On my 1490 I built a long deck out of solid oak and it looked hokie, but it did the trick.


----------



## Rocco (Mar 24, 2020)

JakeB said:


> I have a 1690 as well. Measured up some aluminum plate and and supports and had a welder put them together for 50$. I tried braiding the parts together at first and the heat needed to braise to the thicker top plate melted the braising.
> 
> Anyhow this is really strong and it does not affect running with a small 12 volt battery under the front casting deck.
> 
> ...


Looks great! I need to find a local welder.


----------



## JakeB (Nov 18, 2017)

Just thought I would add to this thread to keep it in one location.
I picked up a used 1890 Maritime Skiff with a bow combing. The trolling motor mount was a little straight than the one above on the 1690. Basically some aluminum plate 3/8” and a 1” thick piece of White HDPE planed down to 15/16” to match the combing edge depth.
Bolt heads were counter sunk to be flush with surface of aluminum and used nylon insert nuts.

Works great and solid. 

Pics attached


----------



## Joe Capin (Apr 5, 2017)

following


----------



## sweetnut (Mar 19, 2019)

Jake, that looks real clean. Congrats on the 1890. I hesitated on pulling the trigger on a 23 defiant cc a few months ago, and have regretted it.


----------



## JakeB (Nov 18, 2017)

Thanks 

There is a 1690 on craigslist in NJ right now that looks decent. They go quick but are pretty light.

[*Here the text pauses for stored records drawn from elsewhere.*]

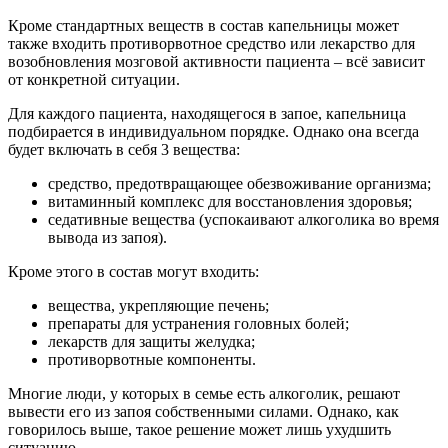
Кроме стандартных веществ в состав капельницы может
также входить противорвотное средство или лекарство для
возобновления мозговой активности пациента – всё зависит
от конкретной ситуации.
Для каждого пациента, находящегося в запое, капельница
подбирается в индивидуальном порядке. Однако она всегда
будет включать в себя 3 вещества:
средство, предотвращающее обезвоживание организма;
витаминный комплекс для восстановления здоровья;
седативные вещества (успокаивают алкоголика во время
вывода из запоя).
Кроме этого в состав могут входить:
вещества, укрепляющие печень;
препараты для устранения головных болей;
лекарств для защиты желудка;
противорвотные компоненты.
Многие люди, у которых в семье есть алкоголик, решают
вывести его из запоя собственными силами. Однако, как
говорилось выше, такое решение может лишь ухудшить
ситуацию.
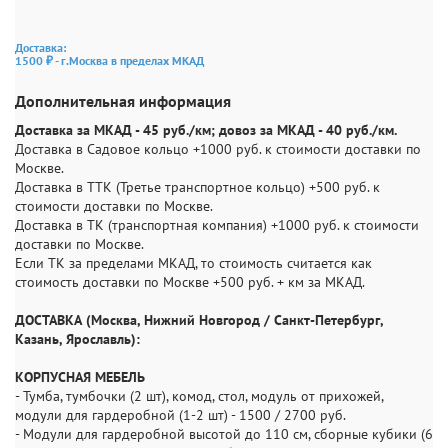
Доставка:
1500 ₽ - г.Москва в пределах МКАД
Дополнительная информация
Доставка за МКАД - 45 руб./км; довоз за МКАД - 40 руб./км.
Доставка в Садовое кольцо +1000 руб. к стоимости доставки по
Москве.
Доставка в ТТК (Третье транспортное кольцо) +500 руб. к
стоимости доставки по Москве.
Доставка в ТК (транспортная компания) +1000 руб. к стоимости
доставки по Москве.
Если ТК за пределами МКАД, то стоимость считается как
стоимость доставки по Москве +500 руб. + км за МКАД.
ДОСТАВКА (Москва, Нижний Новгород / Санкт-Петербург,
Казань, Ярославль):
КОРПУСНАЯ МЕБЕЛЬ
- Тумба, тумбочки (2 шт), комод, стол, модуль от прихожей,
модули для гардеробной (1-2 шт) - 1500 / 2700 руб.
- Модули для гардеробной высотой до 110 см, сборные кубики (6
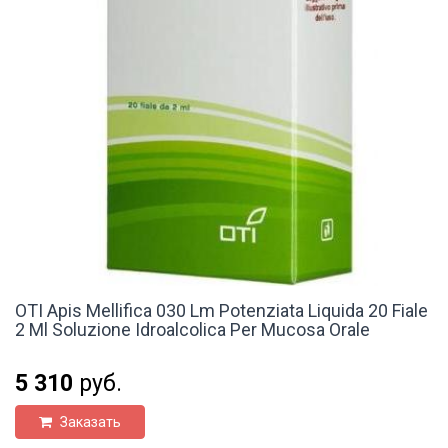
OTI Apis Mellifica 030 Lm Potenziata Liquida 20 Fiale
2 Ml Soluzione Idroalcolica Per Mucosa Orale
5 310
руб.
Заказать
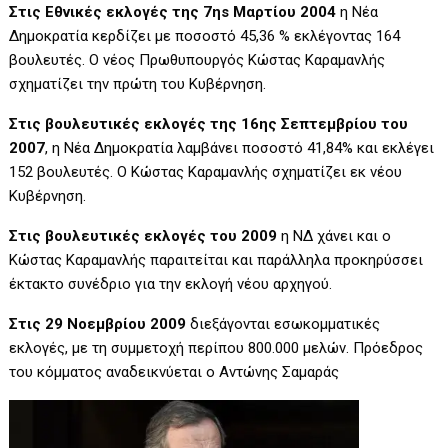
Στις Εθνικές εκλογές της 7ηs Μαρτίου 2004
η Νέα
Δημοκρατία κερδίζει με ποσοστό 45,36 % εκλέγοντας 164
βουλευτές. Ο νέος Πρωθυπουργός Κώστας Καραμανλής
σχηματίζει την πρώτη του Κυβέρνηση.
Στις βουλευτικές εκλογές της 16ης Σεπτεμβρίου του
2007
, η Νέα Δημοκρατία λαμβάνει ποσοστό 41,84% και εκλέγει
152 βουλευτές. Ο Κώστας Καραμανλής σχηματίζει εκ νέου
Κυβέρνηση.
Στις βουλευτικές εκλογές του 2009
η ΝΔ χάνει και ο
Κώστας Καραμανλής παραιτείται και παράλληλα προκηρύσσει
έκτακτο συνέδριο για την εκλογή νέου αρχηγού.
Στις 29 Νοεμβρίου 2009
διεξάγονται εσωκομματικές
εκλογές, με τη συμμετοχή περίπου 800.000 μελών. Πρόεδρος
του κόμματος αναδεικνύεται ο Αντώνης Σαμαράς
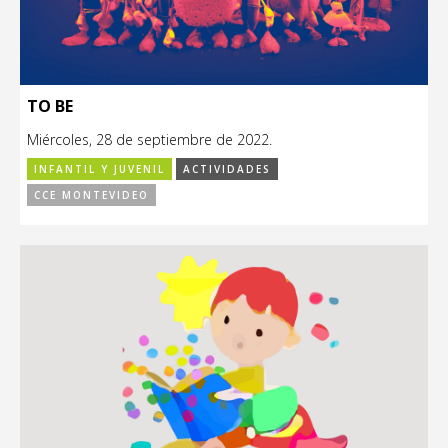
TO BE
Miércoles, 28 de septiembre de 2022.
INFANTIL Y JUVENIL
ACTIVIDADES
CCE MONTEVIDEO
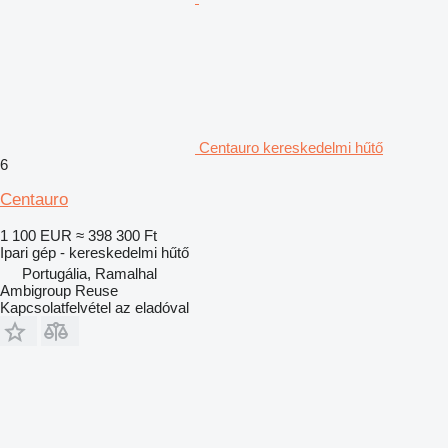
Centauro kereskedelmi hűtő
6
Centauro
1 100 EUR
≈ 398 300 Ft
Ipari gép - kereskedelmi hűtő
Portugália, Ramalhal
Ambigroup Reuse
Kapcsolatfelvétel az eladóval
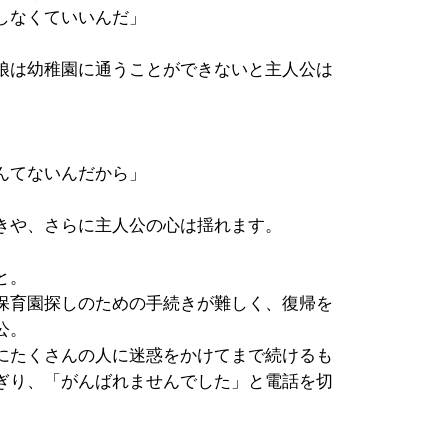
しなくていいんだ」
娘は幼稚園に通うことができないと主人公は
んてないんだから」
きや、さらに主人公の心は揺れます。
と。
保育園探しのための手続きが難しく、復帰を
公。
にたくさんの人に迷惑をかけてまで続けるも
ぎり、「がんばれませんでした」と電話を切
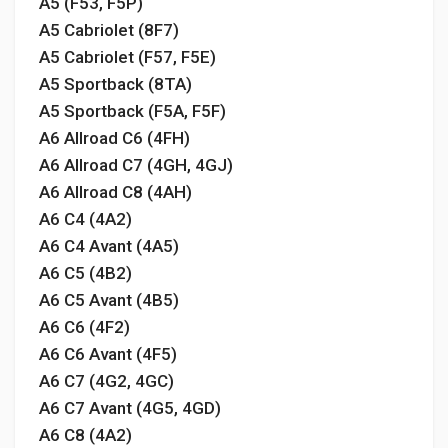
A5 (F53, F5P)
A5 Cabriolet (8F7)
A5 Cabriolet (F57, F5E)
A5 Sportback (8TA)
A5 Sportback (F5A, F5F)
A6 Allroad C6 (4FH)
A6 Allroad C7 (4GH, 4GJ)
A6 Allroad C8 (4AH)
A6 C4 (4A2)
A6 C4 Avant (4A5)
A6 C5 (4B2)
A6 C5 Avant (4B5)
A6 C6 (4F2)
A6 C6 Avant (4F5)
A6 C7 (4G2, 4GC)
A6 C7 Avant (4G5, 4GD)
A6 C8 (4A2)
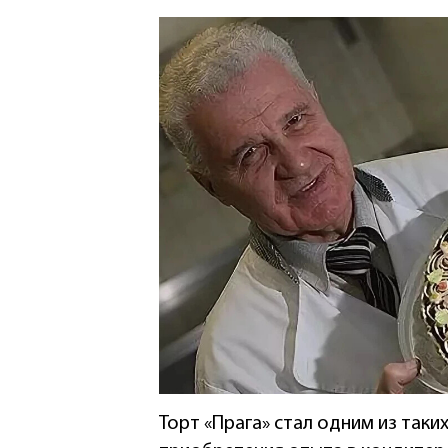
Торт «Прага» стал одним из так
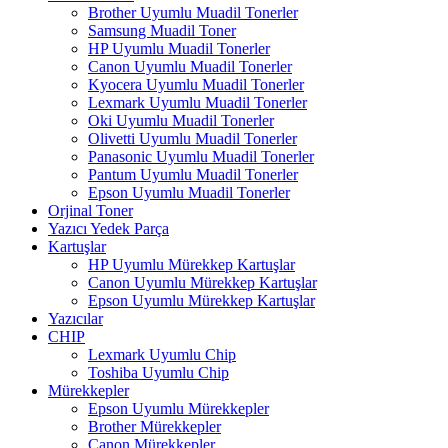
Brother Uyumlu Muadil Tonerler
Samsung Muadil Toner
HP Uyumlu Muadil Tonerler
Canon Uyumlu Muadil Tonerler
Kyocera Uyumlu Muadil Tonerler
Lexmark Uyumlu Muadil Tonerler
Oki Uyumlu Muadil Tonerler
Olivetti Uyumlu Muadil Tonerler
Panasonic Uyumlu Muadil Tonerler
Pantum Uyumlu Muadil Tonerler
Epson Uyumlu Muadil Tonerler
Orjinal Toner
Yazıcı Yedek Parça
Kartuşlar
HP Uyumlu Mürekkep Kartuşlar
Canon Uyumlu Mürekkep Kartuşlar
Epson Uyumlu Mürekkep Kartuşlar
Yazıcılar
CHIP
Lexmark Uyumlu Chip
Toshiba Uyumlu Chip
Mürekkepler
Epson Uyumlu Mürekkepler
Brother Mürekkepler
Canon Mürekkepler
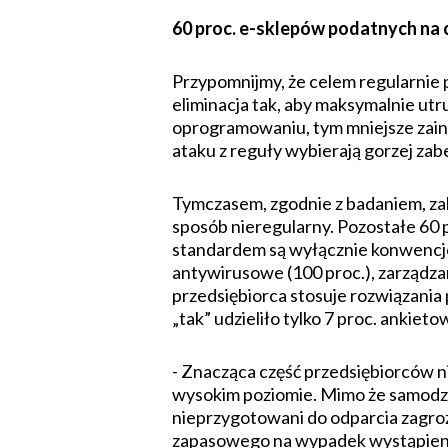
60 proc. e-sklepów podatnych na
Przypomnijmy, że celem regularnie
eliminacja tak, aby maksymalnie utr
oprogramowaniu, tym mniejsze zain
ataku z reguły wybierają gorzej zab
Tymczasem, zgodnie z badaniem, zal
sposób nieregularny. Pozostałe 60 
standardem są wyłącznie konwencjon
antywirusowe (100 proc.), zarządzan
przedsiębiorca stosuje rozwiązani
„tak” udzieliło tylko 7 proc. ankiet
- Znacząca część przedsiębiorców n
wysokim poziomie. Mimo że samodzieln
nieprzygotowani do odparcia zagroże
zapasowego na wypadek wystąpienia 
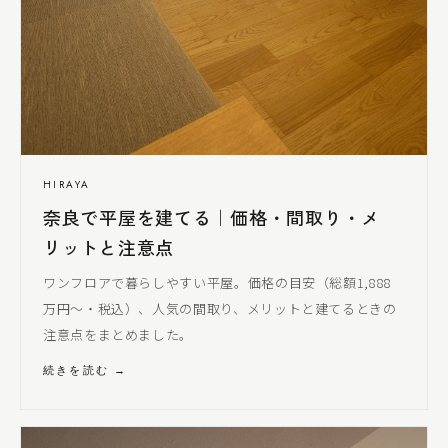
HIRAYA
奈良で平屋を建てる｜価格・間取り・メ
リットと注意点
ワンフロアで暮らしやすい平屋。価格の目安（総額1,888
万円〜・税込）、人気の間取り、メリットと建てるときの
注意点をまとめました。
続きを読む →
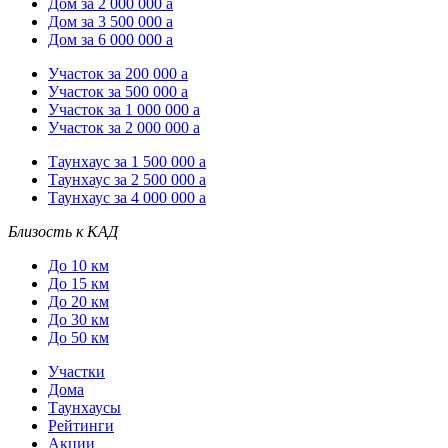
Дом за 2 000 000
a
Дом за 3 500 000
a
Дом за 6 000 000
a
Участок за 200 000
a
Участок за 500 000
a
Участок за 1 000 000
a
Участок за 2 000 000
a
Таунхаус за 1 500 000
a
Таунхаус за 2 500 000
a
Таунхаус за 4 000 000
a
Близость к КАД
До 10 км
До 15 км
До 20 км
До 30 км
До 50 км
Участки
Дома
Таунхаусы
Рейтинги
Акции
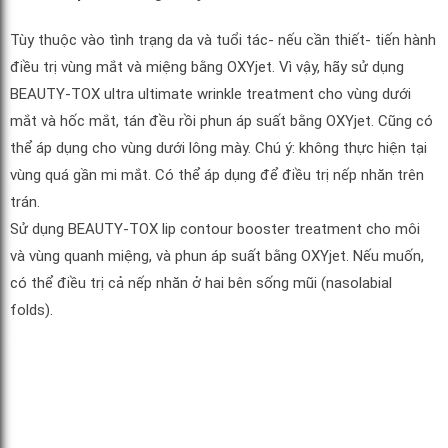
Tùy thuộc vào tình trạng da và tuổi tác- nếu cần thiết- tiến hành
điều trị vùng mắt và miệng bằng OXYjet. Vì vậy, hãy sử dụng
BEAUTY-TOX ultra ultimate wrinkle treatment cho vùng dưới
mắt và hốc mắt, tán đều rồi phun áp suất bằng OXYjet. Cũng có
thể áp dụng cho vùng dưới lông mày. Chú ý: không thực hiện tại
vùng quá gần mi mắt. Có thể áp dụng để điều trị nếp nhăn trên
trán.
Sử dụng BEAUTY-TOX lip contour booster treatment cho môi
và vùng quanh miệng, và phun áp suất bằng OXYjet. Nếu muốn,
có thể điều trị cả nếp nhăn ở hai bên sống mũi (nasolabial
folds).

Some more photos of the 1890 with a new poling














platform and the MHX 21 ft push pole


----------



## JakeB (Nov 18, 2017)




----------



## JakeB (Nov 18, 2017)




----------



## JakeB (Nov 18, 2017)

It was modeled after FishingRay1’s post above.


----------



## sweetnut (Mar 19, 2019)

awesome job


----------



## All good (Apr 9, 2021)

Killer rig, very versatile, my buddy rings one here in sfla.


----------



## Darkhorseflyfishing (Jan 1, 2021)

sweetnut said:


> Hi all,
> New member here. I have a Maritime Skiff 1690, and am in the process of researching the putting a bow mount trolling motor on it. I'm set with the Minn Kota Riptide Terrova, I pilot, most likely 55 v (the areas I fish are usually sheltered bays, some current but nothing major...boat kept at a slip with electric). The battery/wiring/charger will be kept up front under the raised casting deck.My question is for those with Maritimes...I have heard that the additional weight up front make the skiff bow heavy when running...at least those Maritimes with 24 or 36 v systems. Is this the case with a single 12v setup...I'm thinking no but figured I'd ask. Last question, again for those with maritimes (or anyone actually), any thoughts/opinions for the trolling motor bracket on this...Maritimes have the rolled gunnel. Just picking your brains...Thanks in advance for all your help.
> Ron


Cool rig


----------



## Darkhorseflyfishing (Jan 1, 2021)

FishingRay1 said:


> Hi Ron. I saw this older post by you and was wondering if you ever put the trolling motor on your 1690? I have the same boat and am also thinking about putting a riptide 55 remote controlled unit on the front. If you did install one, how was the weight issue in the front while running? Can you post any pics of how you mounted it? Here is a pic of my boat. Thanks, Ray


55lb is a good thrust for that boat


----------



## JakeB (Nov 18, 2017)

Adding to thread with another MS TM mount I came accross on Craigslist


----------